Caso haja suspeita da doença, a pessoa deve procurar um médico e recorrer a um exame de fezes chamado tamização para detectar a doença. Após o diagnóstico, o tratamento é feito por via oral e a tênia é expulsa através do ânus, sem maiores problemas. Deve-se, entretanto, ter atenção para verificar se o verme saiu por inteiro, já que a tênia pode se regenerar.

Cisticercose

No caso da tênia solium existe ainda outro perigo. Caso os ovos dessa espécie sejam ingeridos em vez da larva, a pessoa pode desenvolver a cisticercose humana. “Esse ovo ao ser ingerido vai para a circulação podendo se alojar em vários locais. Pode ser no olho, no músculo, no coração ou no pulmão, mas o maior perigo é quando atinge o cérebro”, alerta a médica. Como o ovo fica dentro da proglote, caso a pessoa tenha a tênia no intestino, refluxos gastrintestinais podem levar a proglote ao estômago. Lá o suco gástrico, que contém ácido clorídrico, deteriora a proglote e o ovo no estômago é absorvido pela circulação. Essa é outra forma de adquirir cisticercose, através da regurgitação.

— Por ser um órgão nobre, qualquer coisa que se instale no cérebro, no sistema nervoso central, pode dar problema. Nesse caso, a doença se chama neurocisticercose, e funciona como um tumor, só que causado por um parasita — esclarece Regina. A neurocisticercose pode ser fatal, porém o mais comum é provocar sintomas como convulsões, ataques epiléticos e déficit motor.

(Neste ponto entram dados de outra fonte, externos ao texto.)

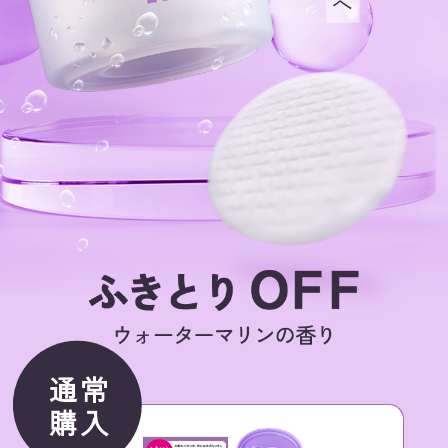
通常
購入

O diagnóstico da doença faz-se através de uma tomografia, que identifica com facilidade o problema. “O cisticerco, no cérebro, se desenvolve até determinado ponto, mas não consegue os meios adequados para sobreviver, então morre. Na cisticercose a larva pode estar viva ou morta, em ambos os casos há sintomatologia”, ressalta a especialista.

Trata-se de um corpo estranho no organismo. Portanto, causa irritação e inflamação, e no olho pode levar à cegueira. “Uma vez diagnosticado, o tratamento da neurocisticercose é feito por via oral com o mesmo medicamento utilizado no combate à teníase, porém o tempo de uso é mais prolongado. Geralmente se inicia o tratamento com o paciente internado e em observação”, diz Regina. De acordo com ela, eventualmente pode haver necessidade de neurocirurgia, mas são raros os casos em que a intervenção é necessária.

A professora explica ainda que no caso da neurocisticercose, após o tratamento, pode haver sequelas. “As células do cérebro não se regeneram, então uma inflamação muito grande ou por muitos cisticercos pode deixar sequelas permanentes. A principal delas é a crise convulsiva”, conclui a médica.